The RDEK Board has adopted the Lake Windermere Official Community Plan (OCP).
“This has been an extensive process that spans over two years,” says RDEK Electoral Area F Director Susan Clovechok. “One of our goals was to create a document that will guide development for the next five to ten years while balancing diverse community interests and I believe we have done that with this Plan.”
There were numerous community meetings and open houses throughout the process and Clovechok says they’ve worked closely with a community based advisory committee from early on. “I want to thank the members of the advisory committee who have been dedicated and engaged since our first meeting. They, and all the members of the public who participated in some way, have played a key role in the development of this Plan, which I believe is a significant improvement over the previous OCP.”

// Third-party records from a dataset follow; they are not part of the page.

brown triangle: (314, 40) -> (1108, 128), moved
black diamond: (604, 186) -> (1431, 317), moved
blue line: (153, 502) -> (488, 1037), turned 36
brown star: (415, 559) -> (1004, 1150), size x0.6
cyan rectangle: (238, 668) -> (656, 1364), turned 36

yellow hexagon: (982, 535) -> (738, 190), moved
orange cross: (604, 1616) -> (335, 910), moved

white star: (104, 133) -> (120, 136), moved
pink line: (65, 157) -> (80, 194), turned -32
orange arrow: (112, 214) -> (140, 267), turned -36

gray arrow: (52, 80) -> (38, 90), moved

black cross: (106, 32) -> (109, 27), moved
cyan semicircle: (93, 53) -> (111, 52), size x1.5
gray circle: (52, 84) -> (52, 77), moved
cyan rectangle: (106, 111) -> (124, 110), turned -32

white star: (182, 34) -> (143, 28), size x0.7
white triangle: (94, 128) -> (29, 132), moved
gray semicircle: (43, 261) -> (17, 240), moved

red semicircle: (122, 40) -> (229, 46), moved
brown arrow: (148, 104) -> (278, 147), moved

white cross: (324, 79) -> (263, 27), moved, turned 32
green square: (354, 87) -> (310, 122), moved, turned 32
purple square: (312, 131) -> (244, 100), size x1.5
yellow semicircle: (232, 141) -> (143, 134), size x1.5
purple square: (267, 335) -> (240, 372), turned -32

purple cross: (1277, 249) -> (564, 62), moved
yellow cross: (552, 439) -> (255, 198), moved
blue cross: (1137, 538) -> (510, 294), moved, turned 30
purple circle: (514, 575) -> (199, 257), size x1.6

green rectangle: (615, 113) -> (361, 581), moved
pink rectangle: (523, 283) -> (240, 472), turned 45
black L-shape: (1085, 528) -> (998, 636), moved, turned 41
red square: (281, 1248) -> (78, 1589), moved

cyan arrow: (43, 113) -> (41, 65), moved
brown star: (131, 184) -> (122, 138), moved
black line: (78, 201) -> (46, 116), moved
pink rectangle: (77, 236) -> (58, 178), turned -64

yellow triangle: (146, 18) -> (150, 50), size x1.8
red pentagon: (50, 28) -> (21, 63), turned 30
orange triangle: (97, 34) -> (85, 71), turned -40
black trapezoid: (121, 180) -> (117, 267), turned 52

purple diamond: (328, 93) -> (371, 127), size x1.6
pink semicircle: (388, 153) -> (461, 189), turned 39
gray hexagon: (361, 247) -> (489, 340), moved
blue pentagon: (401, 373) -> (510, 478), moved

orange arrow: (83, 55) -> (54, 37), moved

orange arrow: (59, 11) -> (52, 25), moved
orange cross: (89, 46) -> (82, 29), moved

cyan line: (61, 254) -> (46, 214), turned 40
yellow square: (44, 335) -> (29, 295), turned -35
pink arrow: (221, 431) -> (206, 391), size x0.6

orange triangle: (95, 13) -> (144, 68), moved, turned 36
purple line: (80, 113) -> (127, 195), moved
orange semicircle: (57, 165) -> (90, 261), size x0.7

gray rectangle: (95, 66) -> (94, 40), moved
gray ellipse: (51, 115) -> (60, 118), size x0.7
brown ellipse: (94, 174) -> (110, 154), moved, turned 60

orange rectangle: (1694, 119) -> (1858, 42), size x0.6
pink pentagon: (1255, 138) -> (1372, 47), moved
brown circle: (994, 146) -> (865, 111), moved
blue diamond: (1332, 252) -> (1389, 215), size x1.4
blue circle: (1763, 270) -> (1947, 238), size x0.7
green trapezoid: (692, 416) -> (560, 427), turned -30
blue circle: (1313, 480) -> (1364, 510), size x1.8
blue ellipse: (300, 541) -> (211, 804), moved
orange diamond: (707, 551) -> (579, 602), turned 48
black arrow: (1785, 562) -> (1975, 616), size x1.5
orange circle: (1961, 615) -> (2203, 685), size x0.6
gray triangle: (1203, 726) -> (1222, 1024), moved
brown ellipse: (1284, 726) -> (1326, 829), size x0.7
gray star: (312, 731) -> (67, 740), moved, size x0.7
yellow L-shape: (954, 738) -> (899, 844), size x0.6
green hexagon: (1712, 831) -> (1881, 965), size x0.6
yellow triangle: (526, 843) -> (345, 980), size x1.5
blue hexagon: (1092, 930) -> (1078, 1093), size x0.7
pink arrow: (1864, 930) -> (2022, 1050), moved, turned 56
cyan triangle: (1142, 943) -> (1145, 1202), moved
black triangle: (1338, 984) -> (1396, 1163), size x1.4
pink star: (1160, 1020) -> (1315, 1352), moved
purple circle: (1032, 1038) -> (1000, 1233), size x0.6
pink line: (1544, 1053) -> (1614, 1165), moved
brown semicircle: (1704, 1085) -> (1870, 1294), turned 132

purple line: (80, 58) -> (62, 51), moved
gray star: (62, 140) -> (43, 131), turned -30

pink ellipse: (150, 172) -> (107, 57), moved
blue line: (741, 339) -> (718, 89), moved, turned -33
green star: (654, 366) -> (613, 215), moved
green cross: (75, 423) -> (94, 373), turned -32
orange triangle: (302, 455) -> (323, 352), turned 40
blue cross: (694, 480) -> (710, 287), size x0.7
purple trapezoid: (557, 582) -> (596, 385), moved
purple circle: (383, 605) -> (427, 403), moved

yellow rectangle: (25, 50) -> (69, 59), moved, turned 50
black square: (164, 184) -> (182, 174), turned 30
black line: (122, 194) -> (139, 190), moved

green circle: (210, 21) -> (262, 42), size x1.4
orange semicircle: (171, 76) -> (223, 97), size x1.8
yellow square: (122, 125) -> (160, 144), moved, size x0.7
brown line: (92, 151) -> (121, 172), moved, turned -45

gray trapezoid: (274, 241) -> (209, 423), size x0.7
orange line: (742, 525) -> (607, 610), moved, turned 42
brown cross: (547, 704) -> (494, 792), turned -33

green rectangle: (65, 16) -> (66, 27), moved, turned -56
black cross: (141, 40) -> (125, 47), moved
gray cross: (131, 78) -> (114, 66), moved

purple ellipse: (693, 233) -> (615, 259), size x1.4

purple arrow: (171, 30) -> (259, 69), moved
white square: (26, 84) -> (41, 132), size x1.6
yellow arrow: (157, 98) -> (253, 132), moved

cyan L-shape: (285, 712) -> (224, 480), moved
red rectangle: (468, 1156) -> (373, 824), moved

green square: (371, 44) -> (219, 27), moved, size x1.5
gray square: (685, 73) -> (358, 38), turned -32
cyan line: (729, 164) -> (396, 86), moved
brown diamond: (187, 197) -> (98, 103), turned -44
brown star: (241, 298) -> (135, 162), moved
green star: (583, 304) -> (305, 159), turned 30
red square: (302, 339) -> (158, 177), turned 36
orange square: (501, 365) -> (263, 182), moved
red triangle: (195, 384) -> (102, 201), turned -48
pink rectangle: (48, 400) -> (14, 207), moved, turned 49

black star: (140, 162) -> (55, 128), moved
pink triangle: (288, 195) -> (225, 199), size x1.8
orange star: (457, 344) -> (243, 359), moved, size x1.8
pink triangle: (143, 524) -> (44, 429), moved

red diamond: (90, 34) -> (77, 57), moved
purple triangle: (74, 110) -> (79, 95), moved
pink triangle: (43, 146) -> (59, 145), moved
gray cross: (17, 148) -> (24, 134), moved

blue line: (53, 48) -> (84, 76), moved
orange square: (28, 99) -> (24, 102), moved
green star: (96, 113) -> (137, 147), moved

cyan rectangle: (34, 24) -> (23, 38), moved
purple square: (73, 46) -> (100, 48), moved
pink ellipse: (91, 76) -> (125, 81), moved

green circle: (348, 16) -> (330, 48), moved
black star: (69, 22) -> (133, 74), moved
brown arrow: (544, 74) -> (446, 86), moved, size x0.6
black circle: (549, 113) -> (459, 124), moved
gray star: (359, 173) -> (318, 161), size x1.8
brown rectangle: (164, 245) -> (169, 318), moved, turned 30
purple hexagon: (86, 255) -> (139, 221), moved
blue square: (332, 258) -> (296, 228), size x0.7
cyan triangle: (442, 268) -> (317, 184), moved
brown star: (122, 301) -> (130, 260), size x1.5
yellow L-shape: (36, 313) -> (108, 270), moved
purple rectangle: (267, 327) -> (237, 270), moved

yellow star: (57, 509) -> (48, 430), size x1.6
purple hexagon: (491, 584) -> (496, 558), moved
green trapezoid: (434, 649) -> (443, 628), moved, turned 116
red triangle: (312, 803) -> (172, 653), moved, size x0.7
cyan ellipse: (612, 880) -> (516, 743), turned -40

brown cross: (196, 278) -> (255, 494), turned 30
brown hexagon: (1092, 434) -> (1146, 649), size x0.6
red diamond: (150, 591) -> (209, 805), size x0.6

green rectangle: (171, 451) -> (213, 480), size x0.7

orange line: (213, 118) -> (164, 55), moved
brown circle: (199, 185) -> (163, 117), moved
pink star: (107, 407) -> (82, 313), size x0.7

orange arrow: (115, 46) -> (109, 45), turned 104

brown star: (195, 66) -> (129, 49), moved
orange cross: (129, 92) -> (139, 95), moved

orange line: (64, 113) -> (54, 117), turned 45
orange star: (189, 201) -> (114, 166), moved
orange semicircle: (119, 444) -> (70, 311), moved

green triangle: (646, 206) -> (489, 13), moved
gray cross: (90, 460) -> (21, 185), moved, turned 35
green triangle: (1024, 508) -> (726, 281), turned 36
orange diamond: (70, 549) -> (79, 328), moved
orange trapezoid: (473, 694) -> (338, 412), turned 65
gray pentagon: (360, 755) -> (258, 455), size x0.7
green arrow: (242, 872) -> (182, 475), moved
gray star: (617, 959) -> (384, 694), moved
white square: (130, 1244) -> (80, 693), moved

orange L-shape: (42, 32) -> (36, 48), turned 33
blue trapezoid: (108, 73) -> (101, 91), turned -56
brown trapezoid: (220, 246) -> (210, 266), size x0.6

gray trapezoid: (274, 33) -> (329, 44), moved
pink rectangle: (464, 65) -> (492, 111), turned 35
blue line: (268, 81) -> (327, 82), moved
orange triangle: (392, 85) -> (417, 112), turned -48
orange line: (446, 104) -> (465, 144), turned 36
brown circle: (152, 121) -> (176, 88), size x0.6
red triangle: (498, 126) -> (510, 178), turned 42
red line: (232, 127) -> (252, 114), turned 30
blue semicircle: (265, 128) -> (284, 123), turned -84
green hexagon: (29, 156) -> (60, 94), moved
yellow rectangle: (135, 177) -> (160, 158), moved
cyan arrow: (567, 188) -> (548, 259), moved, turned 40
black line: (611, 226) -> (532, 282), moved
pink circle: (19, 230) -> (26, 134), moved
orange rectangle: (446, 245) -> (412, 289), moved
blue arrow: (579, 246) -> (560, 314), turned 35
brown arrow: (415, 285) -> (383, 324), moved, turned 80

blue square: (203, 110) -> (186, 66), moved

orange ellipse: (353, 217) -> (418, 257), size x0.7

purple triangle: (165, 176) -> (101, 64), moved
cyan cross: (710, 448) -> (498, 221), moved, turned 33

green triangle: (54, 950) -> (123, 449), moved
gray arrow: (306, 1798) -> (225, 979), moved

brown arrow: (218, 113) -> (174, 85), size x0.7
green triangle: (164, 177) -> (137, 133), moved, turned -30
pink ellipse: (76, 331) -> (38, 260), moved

Following an Open House in June where the draft plan was presented, several updates were made in response to the feedback received. Some examples of the policies that have been included include:
In response to concerns about the visual impact of storage-based businesses, the OCP contains policies that support storage based businesses to be located outside of the highway 93/95 corridor, away from Athalmer Road and the Windermere townsite. In addition to this, landscaping and screening development permit area guidelines have been strengthened.
11 parcels north of Windermere Creek that were supported for exclusion from the Agricultural Land Reserve in the 2008 plan are now identified as properties that should stay within the ALR due to their high agricultural potential.
Policy supporting a trail system that connects the Markin-MacPhail Westside Legacy Trail, Old Coach Greenway, Windermere Beach Park, Cross Roads Regional Ball Park and communities on the east side of Lake Windermere with other amenities and services.
Although highways are outside of the RDEKs jurisdiction, the public raised concerns regarding traffic safety at several entrances to Windermere, the need for traffic calming and improved pedestrian safety near school bus stops. In response to these concerns, the OCP includes policy that advocates for highway improvements.
After receiving significant feedback regarding the lands on the west side of the lake, changes were made to provide more clarity in the policies to protect the ecological and recreation values of the properties in that area.
“I would also like to acknowledge former Electoral Area F Director Wendy Booth who was integral in the early part of the process and the work of RDEK staff, particularly Kris Belanger who was the project lead and worked directly with the community throughout,” adds Clovechok.